In September 1975, it was announced Peter Ustinov would play "the last man alive in Washington, D.C." in the film. Farrah Fawcett has a small role, but her rising celebrity in television earned her a prominent credit (as Farrah Fawcett-Majors).

Filming
Special effects artists L. B. Abbott and Glen Robinson regarded Carrousel as the most difficult part of the film to portray, requiring hidden wires to depict the levitation. For the scene in which  Logan is interrogated by the Deep Sleep central computer, it was decided that genuine holograms would be most convincing, with Saul David advocating a new hologram effect be created. The robot character Box was portrayed by placing actor Roscoe Lee Browne in a robot costume.

 The filmmakers also made use of wide-angle lenses not generally available. It became the first film to use Dolby Stereo on 70 mm prints. Nine entire sound stages were used at MGM in Culver City, California, hosting a miniature city among the largest of its kind built to date.

Producers saved $3 million by finding readily available locations in numerous Dallas buildings, including the Apparel Mart at Dallas Market Center (The Great Hall), Oz Restaurant and Nightclub (The Love Shop) and Pegasus Place (Sandman headquarters), the Fort Worth Water Gardens, and the Hyatt Regency Hotel in Houston. The Sewage Disposal Plant in El Segundo, California was used for the underground escape sequences.

Post-production
Post-production took eight months, including completion of the score. The score was composed and conducted by Jerry Goldsmith, with orchestrations by Arthur Morton. The score "adheres to two distinct sound palettes: strings, keyboards and abstract electronics only for cues inside the City and full orchestra for outside". The first release of portions of the score was on MGM Records on LP, in 1976. The complete expanded and newly remixed score was issued on CD in January 2002 by Film Score Monthly.
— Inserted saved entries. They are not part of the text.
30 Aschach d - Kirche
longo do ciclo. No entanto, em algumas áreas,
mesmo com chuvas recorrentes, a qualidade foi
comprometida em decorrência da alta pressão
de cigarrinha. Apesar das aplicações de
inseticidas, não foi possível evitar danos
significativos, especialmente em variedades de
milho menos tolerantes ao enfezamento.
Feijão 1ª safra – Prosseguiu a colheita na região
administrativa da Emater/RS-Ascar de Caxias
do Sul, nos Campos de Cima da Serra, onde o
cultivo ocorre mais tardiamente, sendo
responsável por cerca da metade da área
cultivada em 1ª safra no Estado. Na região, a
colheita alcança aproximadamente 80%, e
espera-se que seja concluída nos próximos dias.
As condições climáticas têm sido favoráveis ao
The film was previewed for test audiences prior to its release. A few sequences were edited or shortened as a result. These included a longer sequence in the ice cave, where Box asked Logan and Jessica to pose for his ice sculpture. This was cut due to extensive nudity so that the film could receive a PG rating (PG-13 did not exist yet) and for length. Other scenes were removed, including a sequence where Francis hunts down a runner by himself at the beginning of the film. Other sequences were trimmed to include a "... knock-down drag out fight" scene between Jessica and Holly 13. Some of these scenes are featured as extras in the 1998 DVD release. Other scenes survive in the shooting script, but the footage appears lost. At the end of the process, the budget had escalated from the projected $3 million to $9 million, an expensive film for 1976. It was noted for being the most expensive MGM film made in 10 years, with most of the budget going to the sets.

Themes
Logan's Run explores utopian and dystopian themes, with the idea that characters willingly die instead of reaching advanced ages, reflecting the idea that "utopias require its participants to give something up in order to create harmony and uniformity". Common dystopian themes include an evil ruling authority, the confiscation of children from parents, life in a city, and the idea of human overpopulation, in this case causing the protagonists to leave the urban environment.
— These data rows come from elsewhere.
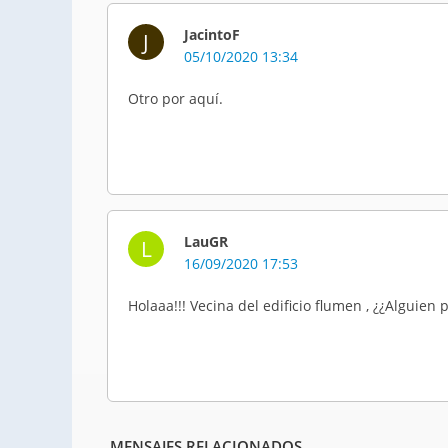
JacintoF
J
05/10/2020 13:34
Otro por aquí.
LauGR
L
16/09/2020 17:53
Holaaa!!! Vecina del edificio flumen , ¿¿Alguien 
MENSAJES RELACIONADOS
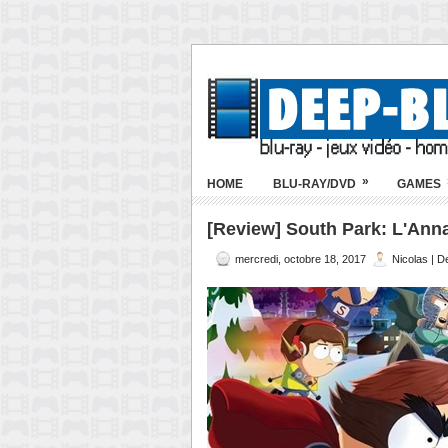
»
HOME
BLU-RAY/DVD
GAMES
[Review] South Park: L'Anna
mercredi, octobre 18, 2017
Nicolas |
Prominent concepts in the film are "the dangers of hedonism, youth worship, and, particularly, the dangers of government-sponsored euthanasia". The hedonism is primarily conveyed in the form of sensuality and "images of sexual abandon". Aside from sexual freedom, the pursuit of pleasure is also reflected in how this was envisioned in the 1970s, including miniskirts, little career, relaxed gyms, and Farrah Fawcett's "shag" haircut. Author Barna William Donovan argues this serves to criticize many social developments underway in the 1970s, targeting the "Me generation". Writer Robert Tinnell hypothesizes the design of the city, reminiscent of a shopping mall, is also suggestive of "anticonsumerist sentiment". The film may ultimately serve as a warning against overthrowing older generations, aimed at young viewers following the counterculture movements in the 1960s.

Another interpretation is that individualism, the "freedom to live and be", is curbed by "social mechanisms" telling citizens to have a good life for only a limited time. Logan, originally part of an "artificial society" centred on "pleasure and spectacle", becomes "re-individualised" and defies a "conformist system". Despite the reflections of the 1970s, Donovan argues the film may also have relevance to the Internet age, with elements evocative of online dating.
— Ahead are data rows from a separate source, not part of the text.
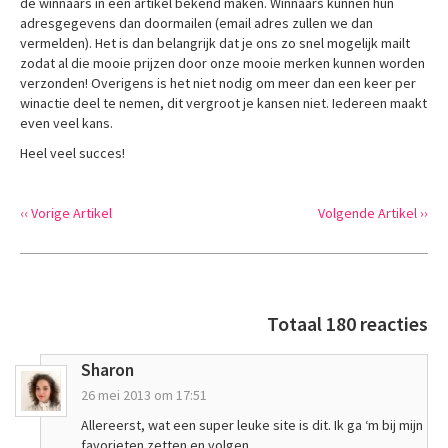
de winnaars in een artikel bekend maken. Winnaars kunnen hun
adresgegevens dan doormailen (email adres zullen we dan
vermelden). Het is dan belangrijk dat je ons zo snel mogelijk mailt
zodat al die mooie prijzen door onze mooie merken kunnen worden
verzonden! Overigens is het niet nodig om meer dan een keer per
winactie deel te nemen, dit vergroot je kansen niet. Iedereen maakt
even veel kans.
Heel veel succes!
‹‹ Vorige Artikel
Volgende Artikel ››
Totaal 180 reacties
Sharon
26 mei 2013 om 17:51
Allereerst, wat een super leuke site is dit. Ik ga ‘m bij mijn
favorieten zetten en volgen.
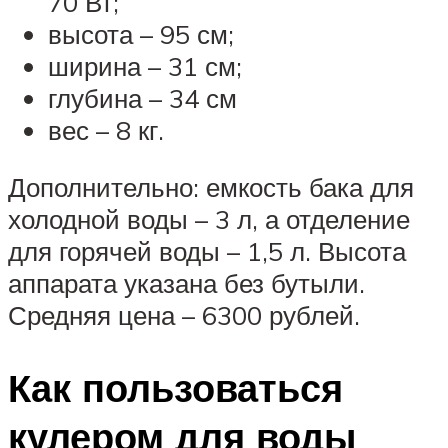
70 Вт;
высота – 95 см;
ширина – 31 см;
глубина – 34 см
вес – 8 кг.
Дополнительно: емкость бака для
холодной воды – 3 л, а отделение
для горячей воды – 1,5 л. Высота
аппарата указана без бутыли.
Средняя цена – 6300 рублей.
Как пользоваться
кулером для воды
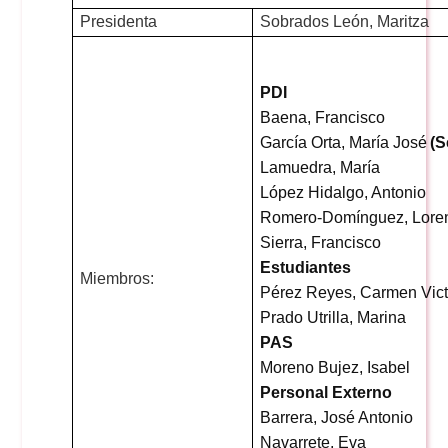
Presidenta
Sobrados León, Maritza
PDI
Baena, Francisco
García Orta, María José
(
S
Lamuedra
, María
López Hidalgo, Antonio
Romero-Domínguez, Lore
Sierra, Francisco
Estudiantes
Miembros:
Pérez Reyes, Carmen Vict
Prado Utrilla, Marina
PAS
Moreno
Bujez
, Isabel
Personal Externo
Barrera, José Antonio
Navarrete, Eva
Writers have also examined the film's statements on gender and race. At one point in the film, Logan asks Jessica whether she is a lesbian after she expresses no romantic interest in him. His casual, non-judgmental tone indicates homosexuality is no longer taboo in the film's futuristic society, a possible side effect of sex no longer being related to child bearing.  Ultimately, author Bonnie Noonan believes the idea of returning to the concept of "beloved wife" is a sign that in the story, women's liberation, and not technology, is at the root of the dystopia.

The character of Box, being voiced by African-American actor Roscoe Lee Browne, could serve as a precursor to Darth Vader, voiced by African-American actor James Earl Jones in Star Wars (1977), in "racializing cyberphobic primers available to Generation X".

Reception

Box office
In its first five days in theatres in 1976, Logan's Run grossed $2.5 million, a substantial sum at the time. The film finished its run with a gross of $25 million in North America, and a solid performance in other territories.

The film is credited with helping MGM recover from debt and was a hit with young audiences in particular.

Critical response
The film received a generally mixed response. Roger Ebert gave the film a three-star rating, calling the film a "vast, silly extravaganza", with a plot that's a "cross between Arthur C. Clarke's The City and the Stars and elements of Planet of the Apes" and "that delivers a certain amount of fun". Variety staff called the film "rewarding" in its escapism and intelligence.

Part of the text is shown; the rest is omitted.